MANIKIN
Biomechanically Accurate Neural Inverse Kinematics for Human Motion Estimation
Abstract
Mixed Reality systems aim to estimate a user’s full-body joint configurations from just the pose of the end effectors, primarily head and hand poses. Existing methods often involve solving inverse kinematics (IK) to obtain the full skeleton from just these sparse observations, usually directly optimizing the joint angle parameters of a human skeleton. Since this accumulates error through the kinematic tree, predicted end effector poses fail to align with the provided input pose. This leads to discrepancies between the predicted and the actual hand positions or feet that penetrate the ground. In this paper, we first refine the commonly used SMPL parametric model by embedding anatomical constraints that reduce the degrees of freedom for specific parameters to more closely mirror human biomechanics.
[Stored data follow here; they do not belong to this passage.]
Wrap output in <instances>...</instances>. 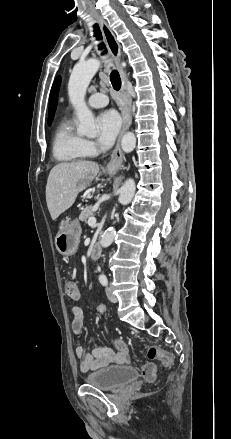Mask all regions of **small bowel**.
I'll return each instance as SVG.
<instances>
[{
    "label": "small bowel",
    "mask_w": 231,
    "mask_h": 439,
    "mask_svg": "<svg viewBox=\"0 0 231 439\" xmlns=\"http://www.w3.org/2000/svg\"><path fill=\"white\" fill-rule=\"evenodd\" d=\"M75 300L79 298H73ZM101 312L105 311L103 304L98 306ZM84 325V312L80 306H73L71 308V328L74 334L81 333ZM115 349L109 347H96L90 352H85L81 345L75 349L76 356L80 359V370L83 372L90 370H97L107 367L111 364L122 365L128 362V347L122 339L114 341Z\"/></svg>",
    "instance_id": "1"
}]
</instances>
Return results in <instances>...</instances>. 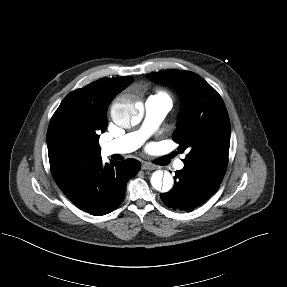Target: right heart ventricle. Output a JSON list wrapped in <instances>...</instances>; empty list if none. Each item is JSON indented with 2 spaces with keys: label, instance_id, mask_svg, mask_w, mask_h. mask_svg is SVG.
<instances>
[{
  "label": "right heart ventricle",
  "instance_id": "right-heart-ventricle-1",
  "mask_svg": "<svg viewBox=\"0 0 287 287\" xmlns=\"http://www.w3.org/2000/svg\"><path fill=\"white\" fill-rule=\"evenodd\" d=\"M157 95L169 98V96L165 92H162V91H160Z\"/></svg>",
  "mask_w": 287,
  "mask_h": 287
}]
</instances>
This ensures that our model produces physically plausible pose predictions. We then propose a biomechanically accurate neural inverse kinematics solver (MANIKIN) for full-body motion tracking. MANIKIN is based on swivel angle prediction and perfectly matches input poses while avoiding ground penetration. We evaluate MANIKIN in extensive experiments on motion capture datasets and demonstrate that our method surpasses the state of the art in quantitative and qualitative results at fast inference speed.
Reference
Jiaxi Jiang, Paul Streli, Xuejing Luo, Christoph Gebhardt, and Christian Holz. MANIKIN: Biomechanically Accurate Neural Inverse Kinematics for Human Motion Estimation. In European Conference on Computer Vision 2024 (ECCV).
BibTeX citation
@inproceedings{jiang2024manikin, title={Manikin: Biomechanically accurate neural inverse kinematics for human motion estimation}, author={Jiang, Jiaxi and Streli, Paul and Luo, Xuejing and Gebhardt, Christoph and Holz, Christian}, booktitle={European Conference on Computer Vision}, year={2024}, organization={Springer} }
Human Motion Modeling
Figure 2: Comparison between SMPL and biomechanically constraint limb motion: (a) the skeleton of the SMPL model, (b) unrealistic SMPL joint configurations in the AMASS dataset, (c) biomechanically plausible joint configurations, (d) swivel angle parametrization of arm and leg.
Neural Inverse Kinematics
Figure 3: Overview of MANIKIN for full-body pose estimation from sparse tracking signals. Given the 6 DoF of the head and two hands, the neural network predicts the foot pose, swivel angles for arms and legs, as well as joint angles in the torso. Next, the shoulder and hip position can be obtained through forward kinematics on the torso. Given the poses of an end effector (hand and foot), predicted swivel angles, and base joint (shoulder and hip) positions, we use analytic geometry to get all limb joint configurations. Combined with the predicted torso joints, we obtain a full-body pose.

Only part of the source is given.